Betty at HubSpot hasn’t scoured resumes the old-fashioned way for a year. She uses artificial intelligence and loves it.*
Very soon, it appears, your next job will come to you via a machine that searched the Internet on a talent treasure hunt for best fit candidates. Your social media profiles, skills, recommendations, politics, beliefs, travel and trouble logs, drunken party pictures, work history, friendships, and blog posts will have been compared to a behavioral image of the company’s job description and their desired culture. Cover letters and job hunting will go the way of high-button shoes and driving your own car. Such arcane formalities will be left only to those who attempt to keep their privacy, and they’ll likely be ignored. In the near future, your company will really know you.

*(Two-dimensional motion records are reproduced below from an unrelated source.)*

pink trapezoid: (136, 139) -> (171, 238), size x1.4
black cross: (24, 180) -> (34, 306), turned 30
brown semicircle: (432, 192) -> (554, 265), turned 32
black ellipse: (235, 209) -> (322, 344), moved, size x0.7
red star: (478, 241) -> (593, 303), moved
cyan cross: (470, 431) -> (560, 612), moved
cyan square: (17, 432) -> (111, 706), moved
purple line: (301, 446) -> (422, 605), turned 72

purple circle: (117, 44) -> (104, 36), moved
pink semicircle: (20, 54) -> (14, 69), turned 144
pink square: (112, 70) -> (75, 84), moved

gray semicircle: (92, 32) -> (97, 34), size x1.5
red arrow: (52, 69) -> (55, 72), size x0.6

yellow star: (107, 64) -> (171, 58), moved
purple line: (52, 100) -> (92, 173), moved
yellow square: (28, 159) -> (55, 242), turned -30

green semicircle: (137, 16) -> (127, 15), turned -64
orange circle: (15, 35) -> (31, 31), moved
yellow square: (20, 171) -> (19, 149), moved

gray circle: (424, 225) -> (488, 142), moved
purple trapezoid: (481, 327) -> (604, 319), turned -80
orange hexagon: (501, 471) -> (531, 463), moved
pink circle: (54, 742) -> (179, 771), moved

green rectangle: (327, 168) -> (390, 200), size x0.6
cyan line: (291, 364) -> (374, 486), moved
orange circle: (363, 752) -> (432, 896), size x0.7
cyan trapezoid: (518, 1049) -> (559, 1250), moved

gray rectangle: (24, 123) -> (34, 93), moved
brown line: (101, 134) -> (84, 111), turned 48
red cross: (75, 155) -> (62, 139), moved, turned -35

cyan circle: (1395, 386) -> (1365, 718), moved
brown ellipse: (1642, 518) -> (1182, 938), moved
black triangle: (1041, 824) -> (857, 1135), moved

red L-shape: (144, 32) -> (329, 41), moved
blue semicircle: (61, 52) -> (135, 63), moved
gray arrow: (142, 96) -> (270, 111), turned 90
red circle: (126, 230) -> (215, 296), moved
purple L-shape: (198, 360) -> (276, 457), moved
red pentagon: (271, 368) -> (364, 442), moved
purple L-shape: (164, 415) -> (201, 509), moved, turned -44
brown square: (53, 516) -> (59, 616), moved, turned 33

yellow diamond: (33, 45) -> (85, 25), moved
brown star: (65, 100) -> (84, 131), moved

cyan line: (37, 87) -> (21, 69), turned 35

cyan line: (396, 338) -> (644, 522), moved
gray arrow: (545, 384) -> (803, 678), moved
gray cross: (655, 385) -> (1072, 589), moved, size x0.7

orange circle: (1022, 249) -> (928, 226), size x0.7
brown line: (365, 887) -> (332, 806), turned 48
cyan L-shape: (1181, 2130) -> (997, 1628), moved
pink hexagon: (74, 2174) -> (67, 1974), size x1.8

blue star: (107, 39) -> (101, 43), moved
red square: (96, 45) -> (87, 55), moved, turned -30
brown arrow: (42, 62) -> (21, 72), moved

Creepy? Or cool? Which is better: to job hunt or to be job-hunted?
Artificial intelligence will transform hiring sooner than later. HR recruiters at growing companies will no longer be eye-deep in a muddy pool of resumes. They’ll finally have time to actually think about the top candidates that machine selected for consideration.
Tell me, job seeker, do you think this a good thing? Do you look forward to a day when you’re chosen (or not) by an algorithm instead of passed over by a human because your CV is boring or because it hit the recruiter’s desk when they were tired, anxious to get home, or hungover?
Questions for The Ethics Award
- What ethical jams come to your mind with machines choosing job candidates?
- How to your questions change for a candidate change when you believe they’re already top 10?
- What does AI in hiring say about the desire for privacy?
- What does it say about all those old assessments we used to rely on?
- What will be the new role of human interaction in hiring?
- How do job requests and job descriptions change if a machine is hunting candidates?
- How does this affect discrimination in hiring?
*Wall Street Journal, 13 March 2017.